Columbus drifted down the coast, searching for a passage, a channel to the Red Sea. .

(Plato, describing Atlantis: “. . and drove a canal through the zones of land three hundred feet in width, about a hundred feet deep, and about sixty miles in length. At the landward end of this waterway, which was capable of navigation by the largest vessels, they constructed a harbour. The two zones of land were cut by large canals, by which means a trireme, or three-decked galley, was able to pass from one sea-zone to another.”

Stanny: “I went up the San Juan river to Lake Nicaragua about a hundred miles with a Naval surveying expedition going up to survey for a ship Canal. .

. . searching for a canal, a short-cut, to avoid the rigors of the long voyage. .

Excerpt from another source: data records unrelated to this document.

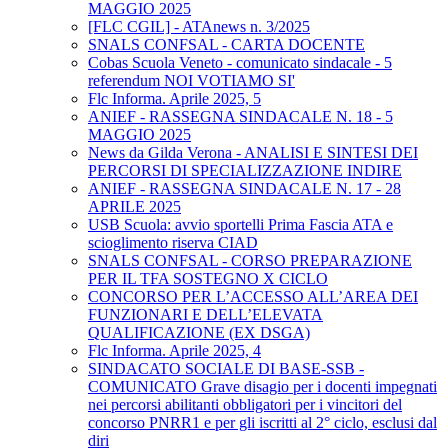
MAGGIO 2025
[FLC CGIL] - ATAnews n. 3/2025
SNALS CONFSAL - CARTA DOCENTE
Cobas Scuola Veneto - comunicato sindacale - 5
referendum NOI VOTIAMO SI'
Flc Informa. Aprile 2025, 5
ANIEF - RASSEGNA SINDACALE N. 18 - 5
MAGGIO 2025
News da Gilda Verona - ANALISI E SINTESI DEI
PERCORSI DI SPECIALIZZAZIONE INDIRE
ANIEF - RASSEGNA SINDACALE N. 17 - 28
APRILE 2025
USB Scuola: avvio sportelli Prima Fascia ATA e
scioglimento riserva CIAD
SNALS CONFSAL - CORSO PREPARAZIONE
PER IL TFA SOSTEGNO X CICLO
CONCORSO PER L’ACCESSO ALL’AREA DEI
FUNZIONARI E DELL’ELEVATA
QUALIFICAZIONE (EX DSGA)
Flc Informa. Aprile 2025, 4
SINDACATO SOCIALE DI BASE-SSB -
COMUNICATO Grave disagio per i docenti impegnati
nei percorsi abilitanti obbligatori per i vincitori del
concorso PNRR1 e per gli iscritti al 2° ciclo, esclusi dal
diri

(Melville, commenting on Emerson: “To one who has weathered Cape Horn as a common sailor what stuff all this is.”

Stanny: “. . from Greytown I shipped on a schooner for Aspinwall; after arriving in Aspinwall, I got wrecked there in that heavy gale of wind. . and I lost all my clothes, & every thing I had, & was taken sick again with the fever, I went into the hospital there, & then came home on the Steamer Henry Chauncey, where I find the cold weather agrees with me much better, than the sun of the tropics.

Now I say New York forever.”

Later: “I am happy to announce to you that this morning I went to work for a dentist, a Dr. Read; I went to his office on Saturday, & told him I wanted a place to work & perfect myself in the profession. .”

MOBY-DICK: “With a long, weary hoist the jaw is dragged on board, as if it were an anchor; and when the proper time comes — some few days after the other work — Queequeg, Dagoo, and Tashtego, being all accomplished dentists, are set to drawing teeth. With a keen cutting-spade, Queequeg lances the gums; then the jaw is lashed down to ringbolts, and a tackle being rigged from aloft, they drag out these teeth, as Michigan oxen drag stumps of old oaks out of wild wood-lands.”